Evidence for a susceptibility locus on chromosome 10p15 in early-onset obsessive-compulsive disorder.

Hanna GL, Veenstra-Vanderweele J, Cox NJ, Van Etten M, Fischer DJ, Himle JA, Bivens NC, Wu X, Roe CA, Hennessy KA, Dickel DE, Leventhal BL, Cook EH
Biol Psychiatry. 2007 62 (8): 856-62

PMID: 17544380 · PMCID: PMC2040499 · DOI:10.1016/j.biopsych.2007.01.008

BACKGROUND - The goal of this study was to identify chromosomal regions likely to contain susceptibility loci for obsessive-compulsive disorder (OCD).

METHODS - We conducted a genome-wide linkage scan, with average marker spacing less than 10 centimorgans (cM), in 121 subjects from 26 families ascertained through probands with early-onset OCD. Best estimate lifetime psychiatric diagnoses were based on semistructured interviews and all other available sources of information. Parametric and nonparametric linkage analyses were conducted with GENEHUNTER+ and Allegro. Family-based association analyses were done using 35 single nucleotide polymorphisms (SNPs) in the 10p15 region.

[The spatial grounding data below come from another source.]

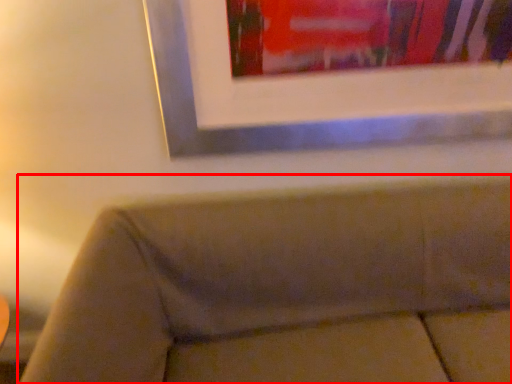 Question: From the image's perspective, what is the correct spatial positioning of studio couch (annotated by the red box) in reference to picture frame?

Choices:
 (A) below
 (B) above

Answer: (A) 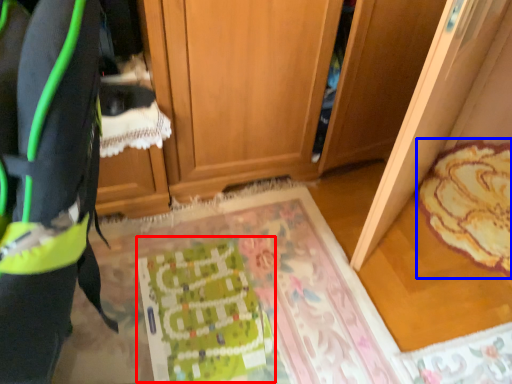 Question: Which point is further to the camera, wrapping paper (highlighted by a red box) or mat (highlighted by a blue box)?

Choices:
 (A) wrapping paper
 (B) mat

Answer: (B)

RESULTS - The maximum nonparametric log of odds (NLOD) score was 2.43 on chromosome 10p15 at position 4.37. When data from our first genome scan were added to data from this scan, the maximum NLOD score in the 10p15 region was 1.79. Association was detected on 10p15 with three adjacent SNPs, including the amino acid variant rs2271275 in the 3' region of adenosine deaminase acting on RNA 3 (ADAR3) (p < .05).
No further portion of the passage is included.